Secondary headteachers have warned that access to the new Scottish baccalaureate is likely to be a "postcode lottery". The new qualification in science and modern languages is due to start in schools in August.
Many schools would struggle to deliver it in the current climate, when budgets were being squeezed and staffing levels falling, said Ken Cunningham, general secretary of School Leaders Scotland.
There was a risk, he said, that only "privileged" schools - independents or those in leafy suburbs - would be able to take it forward due to the range of Advanced Highers and staff time required.
He said it remained uncertain if there would be any "added value" for students studying the baccalaureate, given that universities had yet to confirm whether it would influence admissions. Universities are not expected to attach a tariff rating to the baccalaureate until 2010.
"It's not clear universities will value it any more than the constituent parts," he said.
Heads echoed Mr Cunningham's concerns. One added that A Curriculum for Excellence was enough for teachers to contend with.
Another felt the baccalaureate was just a "re-hash" of the Scottish group award which failed to get off the ground. He also complained that information about the course had been slow to surface and questioned the academic rigour of the qualification since a student did not need straight As to get a distinction.
Mr Cunningham added: "I fear it will not be high up the list of priorities for many, if not most, heads. If that is the case, it will be very important that we do not exaggerate an already deepening divide between the haves and the have-nots. The postcode lottery of funding is bad enough at present."
Even independent schools, expected to be more sympathetic, had their reservations. The principal of George Watson's College in Edinburgh said it would not be "professional" to offer it.
"We still don't have the full details of the courses and how it works, and we won't get that for another month," said Gareth Edwards. "That's too short a time to give it our professional backing."
The school recently announced its decision to offer the International Baccalaureate, but the Scottish qualification was not comparable, he felt.
Mr Edwards added: "The International Baccalaureate represents a very sophisticated, holistic educational experience. The Scottish Baccalaureate, while I appreciate we have yet to see it in action, seems almost like the group award re-hashed."
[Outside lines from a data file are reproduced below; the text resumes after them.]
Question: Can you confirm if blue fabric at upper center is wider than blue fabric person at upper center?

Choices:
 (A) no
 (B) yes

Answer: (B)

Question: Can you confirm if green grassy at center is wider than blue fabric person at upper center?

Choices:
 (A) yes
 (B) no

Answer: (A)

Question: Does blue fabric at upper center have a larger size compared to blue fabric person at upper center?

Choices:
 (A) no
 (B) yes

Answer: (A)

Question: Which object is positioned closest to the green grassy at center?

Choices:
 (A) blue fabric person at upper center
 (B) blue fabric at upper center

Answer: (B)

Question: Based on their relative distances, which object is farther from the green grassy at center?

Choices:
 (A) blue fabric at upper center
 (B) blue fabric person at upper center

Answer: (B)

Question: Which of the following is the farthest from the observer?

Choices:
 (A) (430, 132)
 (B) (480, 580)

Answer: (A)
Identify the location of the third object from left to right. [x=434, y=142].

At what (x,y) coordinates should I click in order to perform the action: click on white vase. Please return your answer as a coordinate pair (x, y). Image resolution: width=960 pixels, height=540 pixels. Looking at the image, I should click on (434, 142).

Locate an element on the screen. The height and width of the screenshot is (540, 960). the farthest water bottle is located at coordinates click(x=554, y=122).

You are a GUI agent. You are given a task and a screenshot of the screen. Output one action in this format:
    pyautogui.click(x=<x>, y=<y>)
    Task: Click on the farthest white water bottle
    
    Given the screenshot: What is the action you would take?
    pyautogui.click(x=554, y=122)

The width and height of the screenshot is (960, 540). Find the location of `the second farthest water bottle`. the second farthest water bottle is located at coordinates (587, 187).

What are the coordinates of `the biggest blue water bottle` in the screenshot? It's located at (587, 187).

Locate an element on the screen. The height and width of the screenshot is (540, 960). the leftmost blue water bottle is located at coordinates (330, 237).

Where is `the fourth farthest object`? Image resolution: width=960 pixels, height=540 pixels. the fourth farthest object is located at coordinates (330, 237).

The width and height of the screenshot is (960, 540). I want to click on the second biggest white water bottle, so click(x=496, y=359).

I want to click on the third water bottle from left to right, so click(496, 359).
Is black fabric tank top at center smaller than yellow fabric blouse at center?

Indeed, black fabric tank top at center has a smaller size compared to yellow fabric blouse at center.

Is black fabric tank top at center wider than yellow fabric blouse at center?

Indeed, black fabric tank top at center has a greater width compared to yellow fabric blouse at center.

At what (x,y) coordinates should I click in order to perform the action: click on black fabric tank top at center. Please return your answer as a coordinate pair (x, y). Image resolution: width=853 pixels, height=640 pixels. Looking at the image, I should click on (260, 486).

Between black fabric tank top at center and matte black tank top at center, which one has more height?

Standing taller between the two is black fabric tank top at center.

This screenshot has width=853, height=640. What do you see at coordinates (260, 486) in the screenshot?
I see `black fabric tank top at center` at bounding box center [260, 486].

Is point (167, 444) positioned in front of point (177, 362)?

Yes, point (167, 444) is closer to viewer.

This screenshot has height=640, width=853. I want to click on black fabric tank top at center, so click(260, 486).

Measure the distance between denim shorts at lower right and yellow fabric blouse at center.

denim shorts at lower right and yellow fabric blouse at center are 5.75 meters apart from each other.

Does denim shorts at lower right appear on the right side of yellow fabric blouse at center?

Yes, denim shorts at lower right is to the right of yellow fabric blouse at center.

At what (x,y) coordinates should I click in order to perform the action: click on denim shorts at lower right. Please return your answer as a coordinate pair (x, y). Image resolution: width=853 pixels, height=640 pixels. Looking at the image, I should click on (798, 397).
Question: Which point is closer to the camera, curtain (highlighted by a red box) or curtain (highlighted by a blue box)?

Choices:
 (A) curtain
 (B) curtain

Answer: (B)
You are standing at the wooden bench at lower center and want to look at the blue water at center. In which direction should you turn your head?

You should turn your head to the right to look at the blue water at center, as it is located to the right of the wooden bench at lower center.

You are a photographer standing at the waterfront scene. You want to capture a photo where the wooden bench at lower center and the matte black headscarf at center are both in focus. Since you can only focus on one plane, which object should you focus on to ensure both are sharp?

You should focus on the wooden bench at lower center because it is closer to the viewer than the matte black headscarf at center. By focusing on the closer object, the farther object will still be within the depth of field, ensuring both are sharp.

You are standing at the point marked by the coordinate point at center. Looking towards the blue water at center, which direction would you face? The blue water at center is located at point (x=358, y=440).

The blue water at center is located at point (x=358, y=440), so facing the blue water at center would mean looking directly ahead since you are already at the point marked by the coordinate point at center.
The Government should have invested in initiatives aimed at younger pupils if it wanted to encourage interest in languages and science, he suggested.
According to the Scottish Qualifications Authority, however, approximately 100 schools have expressed an interest in the new baccalaureate.
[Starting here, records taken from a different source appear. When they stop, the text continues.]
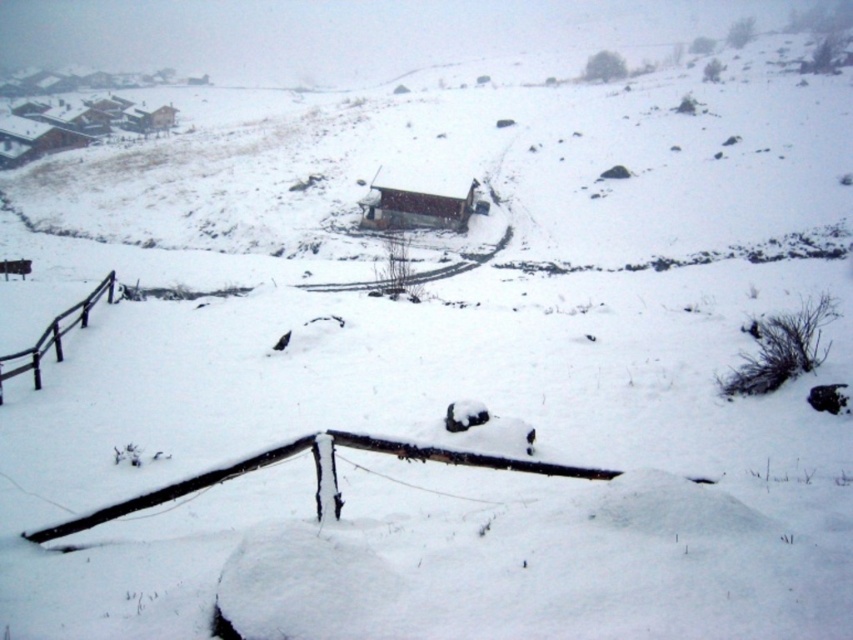 Between snow-covered wood rail at lower center and wooden cabin at center, which one is positioned lower?

Positioned lower is snow-covered wood rail at lower center.

Who is taller, snow-covered wood rail at lower center or wooden cabin at center?

wooden cabin at center

Who is more forward, (131, 499) or (415, 216)?

Point (131, 499)

You are a GUI agent. You are given a task and a screenshot of the screen. Output one action in this format:
    pyautogui.click(x=<x>, y=<y>)
    Task: Click on the snow-covered wood rail at lower center
    
    Given the screenshot: What is the action you would take?
    pyautogui.click(x=316, y=476)

Between snow-covered wood rail at lower center and black wood rail at left, which one has less height?

snow-covered wood rail at lower center

Which is in front, point (53, 529) or point (6, 371)?

Point (53, 529) is in front.

In order to click on snow-covered wood rail at lower center in this screenshot , I will do `click(316, 476)`.

Locate an element on the screen. The width and height of the screenshot is (853, 640). snow-covered wood rail at lower center is located at coordinates (316, 476).

Can you confirm if wooden cabin at center is bigger than black wood rail at left?

Correct, wooden cabin at center is larger in size than black wood rail at left.

In order to click on wooden cabin at center in this screenshot , I will do tap(418, 200).

Is point (410, 225) behind point (61, 330)?

Yes, it is behind point (61, 330).

You are a GUI agent. You are given a task and a screenshot of the screen. Output one action in this format:
    pyautogui.click(x=<x>, y=<y>)
    Task: Click on the wooden cabin at center
    Image resolution: width=853 pixels, height=640 pixels.
    Given the screenshot: What is the action you would take?
    pyautogui.click(x=418, y=200) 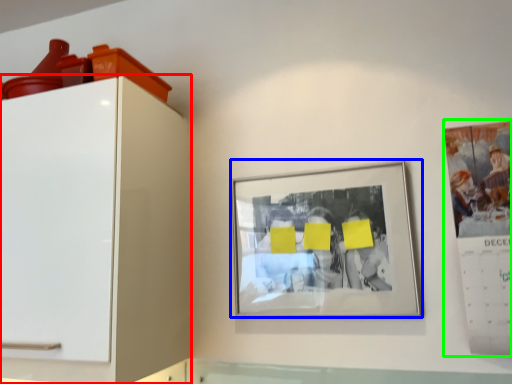 Question: Estimate the real-world distances between objects in this image. Which object is farther from furniture (highlighted by a red box), picture frame (highlighted by a blue box) or poster (highlighted by a green box)?

Choices:
 (A) picture frame
 (B) poster

Answer: (B) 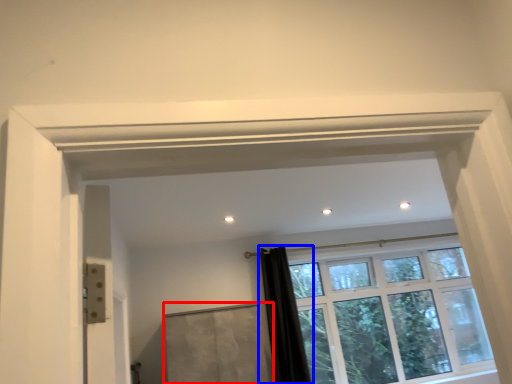 Question: Which point is closer to the camera, screen door (highlighted by a red box) or shower curtain (highlighted by a blue box)?

Choices:
 (A) screen door
 (B) shower curtain

Answer: (A)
Schools had all the information they needed to begin planning, argued Lena Gray, head of policy and new products. The interdisciplinary project was the only "new aspect", she pointed out, and schools and colleges had already begun to discuss how they would tackle this.
An assessment support package and further discussions would follow at the end of April, Ms Gray said, but the SQA would not be prescriptive. She added: "Our exemplars will help understand the standard and what is expected at that level and the different grades, but this is not about a list you select from."
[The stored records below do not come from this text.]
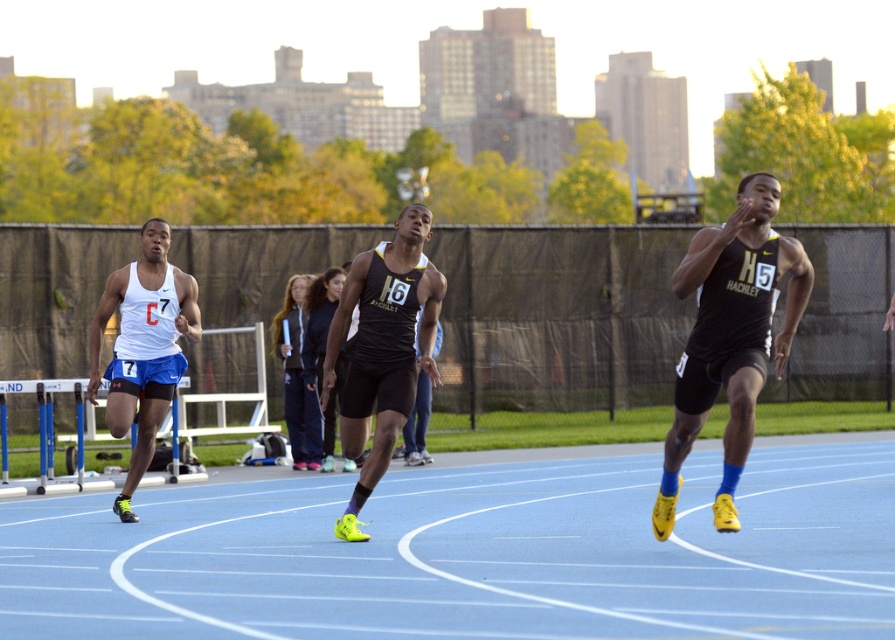 You are a photographer standing at the starting line of the sprint race. You want to capture a closeup shot of the black matte running shoe at right. Based on the scene, is the shoe within your camera lens range if the minimum focus distance is 10 meters?

The black matte running shoe at right is 11.34 meters away from the viewer. Since the minimum focus distance is 10 meters, the shoe is within the camera lens range as 11.34 meters exceeds the minimum requirement.

Consider the image. You are a photographer at the track and field event. You want to capture a photo of the athlete wearing the matte black singlet at center and dark blue track pants at center. Based on their position, will the singlet be visible in the photo?

The matte black singlet at center is positioned over dark blue track pants at center, so yes, the singlet will be visible in the photo as it is covering the track pants.

You are a photographer at the track event. You need to capture a closeup of the athlete wearing the matte black singlet at center and the dark blue track pants at center. When zooming in, which piece of clothing will appear bigger in your photo?

The matte black singlet at center will appear bigger in the photo because it is larger in size than the dark blue track pants at center.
Some heads are enthusiasts. But Tom McDonald at Holyrood Secondary in Glasgow, the biggest in Scotland which will run the modern languages baccalaureate, admitted that, without the help of Langside College to deliver the interdisciplinary project, it would not be possible.
"Having the college support is terrific," said Mr McDonald. "Without it, the challenge would be staff development. Staff have to be comfortable, prepared and trained with the necessary knowledge and expertise to deliver the project.
"Already, they have A Curriculum for Excellence to prepare for, literacy, numeracy and health and wellbeing to think about, and interdisciplinary projects lower down the school. Although this would be something in principal I'm sure they'd be keen to engage with, it might be a staff development step too far."
Mr McDonald is keen to introduce the qualification, however, to "increase the level of challenge in S6".
Jim Scott, head of Perth High who sits on the SQA baccalaureate key partners group, believes that the award could pull A Curriculum for Excellence together for senior pupils, allowing them to see their learning in a "wider context".
Mr Scott stressed the importance of engaging with further and higher education and business to deliver the interdisciplinary project. However, he wanted more information about the project from SQA by June, "latest".
George Heriot's School in Edinburgh is also introducing the qualification. Cameron Wyllie, head of the senior school, pointed out that students would be studying for Advanced Highers anyway, so "what harm could it do?"
ALL ABOUT THE BAC
- Commitment to the Scottish Baccalaureate was part of the SNP election manifesto;
- June 2008: Education Secretary announced Scottish baccalaureates in science and languages to be introduced in August 2009, with first certification in August 2010;
- Baccalaureate consists of two Advanced Higher courses, one Higher course and an Advanced Higher interdisciplinary project unit;
- Key aims are to promote sciences and languages; to raise status of S6; to create a qualification valued by HE; to increase partnership working with business, colleges and universities; to allow pupils to apply learning;
- The baccalaureate will be awarded at pass or distinction.